Medications can be a lifesaver, but sometimes they can cause unwanted side effects. In the elderly, certain medications can cause distended stomach, like painkillers, anti-inflammatories, or antidepressants. It can make your belly feel like it’s going to burst! Other symptoms include constipation, nausea, and feeling full all the time.

If you notice that your stomach is getting bigger since you started taking a new medication, talk to your doctor. They can adjust your dosage or switch you to a different medication that won’t make you go through such an effect.


The treatment for a distended stomach mainly depends on treating the cause.

Dietary modifications

Making changes to the foods that are being eaten can help improve digestion and help relieve a distended stomach. For example, eating smaller meals more frequently throughout the day can help prevent the stomach from becoming too full, and avoiding foods that are known to produce gas, such as beans, cabbage, and onions can help reduce bloating. Additionally, eating foods that are rich in fiber, such as whole grains, fruits, and vegetables, can help regulate digestion and prevent constipation.


Certain medications can help alleviate the symptoms of a distended stomach. Antacids, for example, can help reduce the amount of acid in the stomach and relieve heartburn and indigestion. Proton pump inhibitors and H2 blockers can also reduce the amount of acid produced by the stomach, which can help prevent bloating and other digestive issues. Additionally, certain medications called prokinetics can help improve the movement of food through the digestive tract, which can help prevent bloating and constipation.

Prokinetic medications

Prokinetic medications are a type of medication that help improve the contractions of the muscles in the digestive tract. This can help move food through the digestive system more efficiently and prevent bloating and other digestive issues. One example of a prokinetic medication is metoclopramide, which is often used to treat nausea, vomiting, and other digestive issues.

Behavioral changes

Certain changes in behavior can help prevent a distended stomach. For example, chewing food slowly and thoroughly can help prevent excess air from being swallowed, which can lead to bloating. Additionally, avoiding drinking liquids with meals can help prevent the stomach from becoming too full and prevent bloating.

Endoscopic or surgical interventions

For more serious cases of a distended stomach, more invasive treatments may be necessary. Endoscopic procedures, for example, can be used to remove blockages or reduce the size of the stomach or intestines. Surgery may also be an option in certain cases.

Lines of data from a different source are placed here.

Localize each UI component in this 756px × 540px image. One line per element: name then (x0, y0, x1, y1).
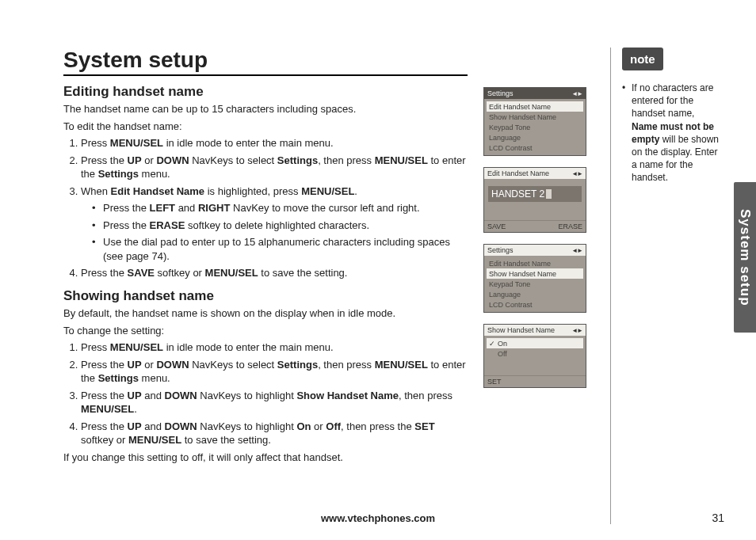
main-column: System setup Editing handset name The ha… (63, 48, 468, 524)
softkey-right: ERASE (558, 222, 582, 230)
menu-item: Show Handset Name (487, 268, 583, 279)
phone-screen-edit: Edit Handset Name ◄► HANDSET 2 SAVE ERAS… (483, 167, 586, 233)
steps-list: Press MENU/SEL in idle mode to enter the… (63, 340, 468, 447)
screenshots-column: Settings ◄► Edit Handset Name Show Hands… (483, 48, 594, 524)
edit-field: HANDSET 2 (488, 186, 582, 202)
section-heading-showing: Showing handset name (63, 288, 468, 304)
leftright-icon: ◄► (571, 170, 582, 177)
intro-text: To change the setting: (63, 324, 468, 338)
step: When Edit Handset Name is highlighted, p… (81, 184, 468, 264)
note-text: If no characters are entered for the han… (622, 82, 721, 184)
step: Press MENU/SEL in idle mode to enter the… (81, 340, 468, 355)
menu-item: LCD Contrast (487, 299, 583, 310)
menu-item: LCD Contrast (487, 143, 583, 153)
note-badge: note (622, 48, 663, 70)
menu-item: Keypad Tone (487, 122, 583, 132)
substep: Press the LEFT and RIGHT NavKey to move … (92, 201, 468, 215)
page-number: 31 (712, 511, 724, 524)
note-list: If no characters are entered for the han… (622, 82, 721, 184)
section-heading-editing: Editing handset name (63, 84, 468, 100)
screen-title: Show Handset Name (487, 326, 555, 334)
steps-list: Press MENU/SEL in idle mode to enter the… (63, 136, 468, 280)
softkey-left: SET (487, 378, 502, 386)
step: Press the SAVE softkey or MENU/SEL to sa… (81, 266, 468, 280)
step: Press the UP and DOWN NavKeys to highlig… (81, 420, 468, 447)
substep: Press the ERASE softkey to delete highli… (92, 219, 468, 233)
menu-item: Edit Handset Name (487, 258, 583, 268)
footer-url: www.vtechphones.com (0, 512, 756, 524)
step: Press the UP or DOWN NavKeys to select S… (81, 358, 468, 386)
intro-text: To edit the handset name: (63, 120, 468, 134)
substep: Use the dial pad to enter up to 15 alpha… (92, 235, 468, 263)
menu-item: Edit Handset Name (487, 101, 583, 112)
page-title: System setup (63, 48, 468, 76)
note-column: note If no characters are entered for th… (610, 48, 721, 524)
step: Press the UP and DOWN NavKeys to highlig… (81, 389, 468, 416)
step: Press the UP or DOWN NavKeys to select S… (81, 154, 468, 181)
outro-text: If you change this setting to off, it wi… (63, 451, 468, 465)
menu-item: On (487, 338, 583, 348)
menu-item: Language (487, 132, 583, 143)
menu-item: Show Handset Name (487, 112, 583, 122)
screen-title: Settings (487, 246, 514, 254)
phone-screen-settings-2: Settings ◄► Edit Handset Name Show Hands… (483, 244, 586, 313)
step: Press MENU/SEL in idle mode to enter the… (81, 136, 468, 150)
phone-screen-show: Show Handset Name ◄► On Off SET (483, 324, 586, 388)
screen-title: Edit Handset Name (487, 169, 549, 177)
cursor-icon (546, 189, 552, 199)
intro-text: The handset name can be up to 15 charact… (63, 102, 468, 116)
substeps-list: Press the LEFT and RIGHT NavKey to move … (81, 201, 468, 263)
screen-title: Settings (487, 89, 514, 97)
updown-icon: ◄► (571, 327, 582, 334)
updown-icon: ◄► (571, 90, 582, 97)
menu-item: Off (487, 348, 583, 359)
menu-item: Keypad Tone (487, 279, 583, 289)
softkey-left: SAVE (487, 222, 506, 230)
menu-item: Language (487, 289, 583, 299)
edit-value: HANDSET 2 (491, 188, 544, 200)
updown-icon: ◄► (571, 247, 582, 254)
side-tab: System setup (734, 182, 756, 333)
intro-text: By default, the handset name is shown on… (63, 306, 468, 321)
phone-screen-settings-1: Settings ◄► Edit Handset Name Show Hands… (483, 87, 586, 156)
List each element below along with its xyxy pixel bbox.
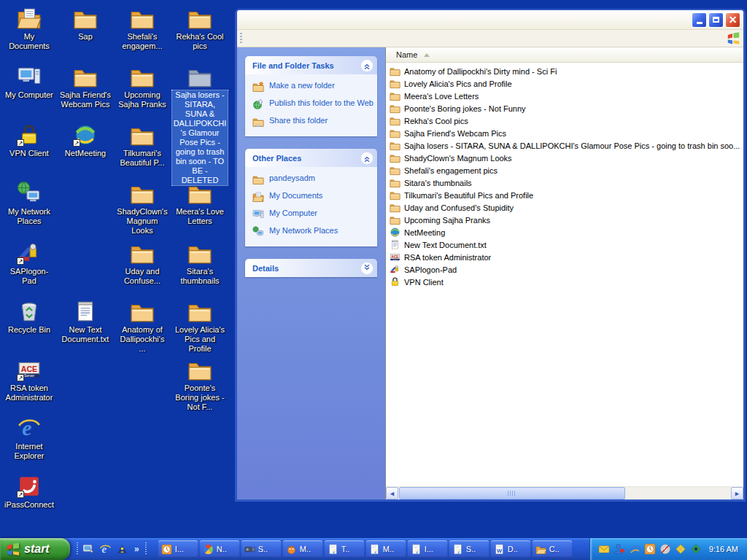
desktop-icon[interactable]: Uday and Confuse... [115, 241, 169, 286]
desktop-icon[interactable]: ACEServer RSA token Administrator [2, 357, 56, 402]
scrollbar-thumb[interactable] [399, 487, 625, 499]
ipass-icon [17, 474, 42, 499]
desktop-icon[interactable]: Meera's Love Letters [173, 181, 227, 226]
menu-item[interactable] [298, 33, 311, 46]
desktop-icon[interactable]: Sajha Friend's Webcam Pics [58, 64, 112, 109]
folder-new-icon [252, 81, 264, 93]
menu-item[interactable] [258, 33, 271, 46]
desktop-icon[interactable]: Shefali's engagem... [115, 6, 169, 51]
desktop-icon[interactable]: Upcoming Sajha Pranks [115, 64, 169, 109]
file-row[interactable]: Poonte's Boring jokes - Not Funny [386, 102, 743, 114]
window-titlebar[interactable]: ✕ [237, 10, 743, 30]
quick-launch-icon[interactable] [82, 543, 95, 556]
chevron-up-icon[interactable] [360, 152, 374, 165]
toolbar-grip-icon[interactable] [240, 33, 242, 44]
file-row[interactable]: Sajha losers - SITARA, SUNA & DALLIPOKCH… [386, 139, 743, 152]
desktop-icon[interactable]: New Text Document.txt [58, 299, 112, 344]
maximize-button[interactable] [708, 12, 724, 28]
task-link[interactable]: Make a new folder [252, 81, 374, 93]
menu-item[interactable] [271, 33, 285, 46]
file-row[interactable]: Uday and Confused's Stupidity [386, 201, 743, 214]
task-link[interactable]: Publish this folder to the Web [252, 98, 374, 110]
file-row[interactable]: Sitara's thumbnails [386, 176, 743, 189]
file-row[interactable]: New Text Document.txt [386, 238, 743, 251]
taskbar-window-button[interactable]: N.. [200, 540, 239, 558]
scroll-right-button[interactable]: ► [731, 487, 743, 499]
menu-item[interactable] [311, 33, 324, 46]
desktop-icon[interactable]: Sajha losers - SITARA, SUNA & DALLIPOKCH… [173, 64, 227, 185]
taskbar-window-button[interactable]: I... [158, 540, 198, 558]
place-link[interactable]: My Documents [252, 191, 374, 203]
file-name: Tilkumari's Beautiful Pics and Profile [404, 191, 533, 200]
desktop-icon[interactable]: VPN Client [2, 122, 56, 158]
menu-item[interactable] [285, 33, 298, 46]
taskbar-window-button[interactable]: M.. [283, 540, 322, 558]
taskbar-window-button[interactable]: e I... [408, 540, 447, 558]
file-row[interactable]: VPN Client [386, 276, 743, 288]
desktop-icon[interactable]: Anatomy of Dallipockhi's ... [115, 299, 169, 354]
place-link[interactable]: My Computer [252, 209, 374, 220]
file-row[interactable]: Meera's Love Letters [386, 90, 743, 102]
desktop-icon[interactable]: NetMeeting [58, 122, 112, 158]
taskbar-window-button[interactable]: e T.. [325, 540, 364, 558]
chevron-down-icon[interactable] [360, 262, 374, 275]
desktop-icon[interactable]: SAPlogon-Pad [2, 241, 56, 286]
chevron-up-icon[interactable] [360, 59, 374, 72]
tray-icon[interactable] [629, 543, 640, 555]
desktop-icon[interactable]: Lovely Alicia's Pics and Profile [173, 299, 227, 354]
taskbar-window-button[interactable]: e S.. [449, 540, 489, 558]
file-row[interactable]: Sajha Friend's Webcam Pics [386, 127, 743, 139]
file-row[interactable]: Anatomy of Dallipockhi's Dirty mind - Sc… [386, 65, 743, 77]
file-row[interactable]: ACEServer RSA token Administrator [386, 251, 743, 263]
desktop-icon[interactable]: ShadyClown's Magnum Looks [115, 181, 169, 236]
taskbar-window-button[interactable]: W D.. [491, 540, 530, 558]
taskbar-window-button[interactable]: S.. [241, 540, 281, 558]
tray-icon[interactable] [598, 543, 610, 555]
file-row[interactable]: Upcoming Sajha Pranks [386, 214, 743, 226]
section-header[interactable]: Other Places [245, 149, 377, 167]
desktop-icon[interactable]: iPassConnect [2, 474, 56, 510]
tray-icon[interactable] [644, 543, 656, 555]
desktop-icon[interactable]: Recycle Bin [2, 299, 56, 335]
desktop-icon[interactable]: Rekha's Cool pics [173, 6, 227, 51]
scrollbar-grip-icon [508, 491, 516, 496]
place-link[interactable]: pandeysadm [252, 174, 374, 185]
quick-launch-icon[interactable]: e [99, 543, 112, 556]
menu-item[interactable] [245, 33, 258, 46]
quick-launch-icon[interactable] [116, 543, 128, 556]
tray-icon[interactable] [675, 543, 686, 555]
file-row[interactable]: NetMeeting [386, 226, 743, 238]
file-row[interactable]: Shefali's engagement pics [386, 164, 743, 176]
file-row[interactable]: Rekha's Cool pics [386, 114, 743, 127]
start-button[interactable]: start [0, 538, 70, 560]
close-button[interactable]: ✕ [725, 12, 740, 28]
minimize-button[interactable] [692, 12, 707, 28]
section-header[interactable]: Details [245, 259, 377, 277]
tray-icon[interactable] [659, 543, 671, 555]
file-row[interactable]: Tilkumari's Beautiful Pics and Profile [386, 189, 743, 201]
overflow-chevron-icon[interactable]: » [134, 545, 139, 553]
desktop-icon[interactable]: My Documents [2, 6, 56, 51]
explorer-window: ✕ File and Folder Tasks [235, 9, 746, 502]
scroll-left-button[interactable]: ◄ [386, 487, 398, 499]
svg-text:e: e [22, 416, 31, 440]
section-header[interactable]: File and Folder Tasks [245, 56, 377, 74]
desktop-icon[interactable]: Tilkumari's Beautiful P... [115, 122, 169, 168]
desktop-icon[interactable]: Sap [58, 6, 112, 42]
desktop-icon[interactable]: Sitara's thumbnails [173, 241, 227, 286]
file-row[interactable]: Lovely Alicia's Pics and Profile [386, 77, 743, 90]
desktop-icon[interactable]: e Internet Explorer [2, 416, 56, 461]
column-header-name[interactable]: Name [386, 47, 743, 63]
tray-icon[interactable] [614, 543, 625, 555]
desktop-icon[interactable]: My Network Places [2, 181, 56, 226]
desktop-icon[interactable]: My Computer [2, 64, 56, 100]
taskbar-window-button[interactable]: C.. [533, 540, 572, 558]
place-link[interactable]: My Network Places [252, 226, 374, 238]
scrollbar-track[interactable] [398, 487, 731, 499]
tray-icon[interactable] [690, 543, 702, 555]
task-link[interactable]: Share this folder [252, 116, 374, 128]
desktop-icon[interactable]: Poonte's Boring jokes - Not F... [173, 357, 227, 412]
file-row[interactable]: SAPlogon-Pad [386, 263, 743, 276]
taskbar-window-button[interactable]: e M.. [366, 540, 406, 558]
file-row[interactable]: ShadyClown's Magnum Looks [386, 152, 743, 164]
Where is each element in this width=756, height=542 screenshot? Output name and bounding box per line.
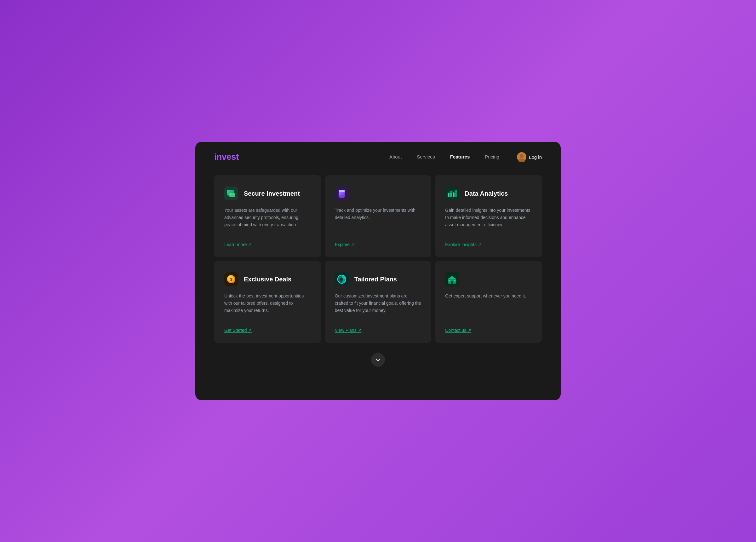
card-desc-plans: Our customized investment plans are craf… [335,293,421,319]
avatar-icon [517,152,526,162]
card-desc-deals: Unlock the best investment opportunities… [224,293,311,319]
card-expert-support: Get expert support whenever you need it.… [435,261,542,343]
coin-orange-icon: $ [224,272,238,286]
view-plans-link[interactable]: View Plans ↗ [335,328,421,333]
learn-more-link[interactable]: Learn more ↗ [224,242,311,247]
svg-rect-33 [449,280,450,282]
app-window: invest About Services Features Pricing L… [195,142,561,400]
card-desc-analytics: Gain detailed insights into your investm… [445,207,532,233]
card-tailored-plans: Tailored Plans Our customized investment… [325,261,432,343]
nav-item-services[interactable]: Services [417,154,435,160]
nav-links: About Services Features Pricing [389,154,499,160]
svg-point-26 [340,278,343,281]
logo[interactable]: invest [214,152,239,162]
card-title-analytics: Data Analytics [465,190,508,197]
card-desc-track: Track and optimize your investments with… [335,207,421,233]
card-secure-investment: Secure Investment Your assets are safegu… [214,175,321,257]
card-title-deals: Exclusive Deals [244,276,291,283]
svg-rect-32 [451,281,453,284]
card-header: Tailored Plans [335,272,421,286]
svg-rect-7 [229,193,235,197]
card-title-secure: Secure Investment [244,190,300,197]
explore-link[interactable]: Explore ↗ [335,242,421,247]
cylinder-purple-icon [335,186,349,200]
nav-item-features[interactable]: Features [450,154,470,160]
chevron-down-icon [375,357,381,363]
navbar: invest About Services Features Pricing L… [195,142,561,172]
store-green-icon [445,272,459,286]
card-title-plans: Tailored Plans [354,276,397,283]
pie-chart-teal-icon [335,272,349,286]
scroll-down-button[interactable] [371,353,385,367]
features-grid: Secure Investment Your assets are safegu… [195,175,561,343]
card-header: Data Analytics [445,186,532,200]
card-header [335,186,421,200]
nav-item-pricing[interactable]: Pricing [485,154,499,160]
card-desc-secure: Your assets are safeguarded with our adv… [224,207,311,233]
svg-rect-14 [448,193,450,197]
chat-bubble-green-icon [224,186,238,200]
svg-rect-17 [455,190,457,197]
svg-text:$: $ [230,277,232,282]
svg-point-11 [339,195,345,198]
card-header: Secure Investment [224,186,311,200]
login-label: Log in [529,154,542,160]
explore-insights-link[interactable]: Explore Insights ↗ [445,242,532,247]
bar-chart-green-icon [445,186,459,200]
card-header [445,272,532,286]
card-desc-support: Get expert support whenever you need it. [445,293,532,319]
svg-rect-16 [453,192,455,197]
login-button[interactable]: Log in [517,152,542,162]
svg-rect-34 [454,280,455,282]
svg-point-12 [339,190,345,192]
get-started-link[interactable]: Get Started ↗ [224,328,311,333]
card-header: $ Exclusive Deals [224,272,311,286]
contact-us-link[interactable]: Contact us ↗ [445,328,532,333]
svg-point-1 [520,154,524,158]
card-exclusive-deals: $ Exclusive Deals Unlock the best invest… [214,261,321,343]
card-data-analytics: Data Analytics Gain detailed insights in… [435,175,542,257]
nav-item-about[interactable]: About [389,154,402,160]
card-track-optimize: Track and optimize your investments with… [325,175,432,257]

Probiotics are beneficial bacteria that can help regulate the gut microbiome and promote digestive health. Consuming probiotics can help reduce bloating, gas, and other digestive issues. Probiotics can be found in foods like yogurt, kefir, and sauerkraut or taken as supplements.

Physical activity

Regular exercise can help improve digestion and prevent constipation, which can contribute to a distended stomach. Going for a walk after meals, for example, can help stimulate digestion and promote bowel movements.

Reducing intake of gas-producing foods

Certain foods are known to produce gas in the digestive system, which can lead to bloating. Foods like beans, broccoli, and dairy products can be particularly problematic for some people. Avoiding these foods can help reduce bloating and other digestive issues.

Lifestyle changes

Certain lifestyle changes can help promote digestive health and prevent a distended stomach. For example, managing stress levels, getting enough sleep, and drinking plenty of water can all help improve digestion and prevent constipation.    

Herbal remedies

Herbs and supplements like peppermint oil or ginger can help relieve bloating and other digestive symptoms. Peppermint oil, for example, has anti-spasmodic properties that can help relax the muscles in the digestive tract and reduce bloating. Ginger, on the other hand, has anti-inflammatory properties that can help reduce inflammation in the digestive tract and promote digestive health.